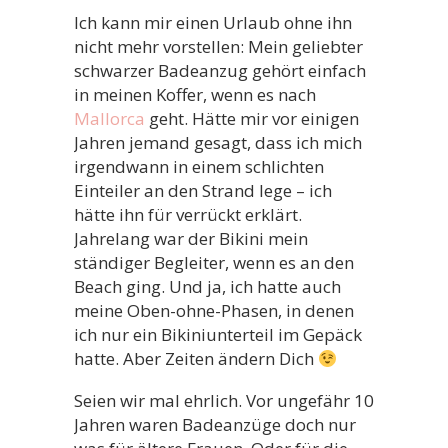
Ich kann mir einen Urlaub ohne ihn
nicht mehr vorstellen: Mein geliebter
schwarzer Badeanzug gehört einfach
in meinen Koffer, wenn es nach
Mallorca
geht. Hätte mir vor einigen
Jahren jemand gesagt, dass ich mich
irgendwann in einem schlichten
Einteiler an den Strand lege – ich
hätte ihn für verrückt erklärt.
Jahrelang war der Bikini mein
ständiger Begleiter, wenn es an den
Beach ging. Und ja, ich hatte auch
meine Oben-ohne-Phasen, in denen
ich nur ein Bikiniunterteil im Gepäck
hatte. Aber Zeiten ändern Dich
Seien wir mal ehrlich. Vor ungefähr 10
Jahren waren Badeanzüge doch nur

··········

*What is needed*
Retype the whole listing word for word. Skip the pictures.

*Exercise answer*
Ich kann mir einen Urlaub ohne ihn
nicht mehr vorstellen: Mein geliebter
schwarzer Badeanzug gehört einfach
in meinen Koffer, wenn es nach
Mallorca
geht. Hätte mir vor einigen
Jahren jemand gesagt, dass ich mich
irgendwann in einem schlichten
Einteiler an den Strand lege – ich
hätte ihn für verrückt erklärt.
Jahrelang war der Bikini mein
ständiger Begleiter, wenn es an den
Beach ging. Und ja, ich hatte auch
meine Oben-ohne-Phasen, in denen
ich nur ein Bikiniunterteil im Gepäck
hatte. Aber Zeiten ändern Dich
Seien wir mal ehrlich. Vor ungefähr 10
Jahren waren Badeanzüge doch nur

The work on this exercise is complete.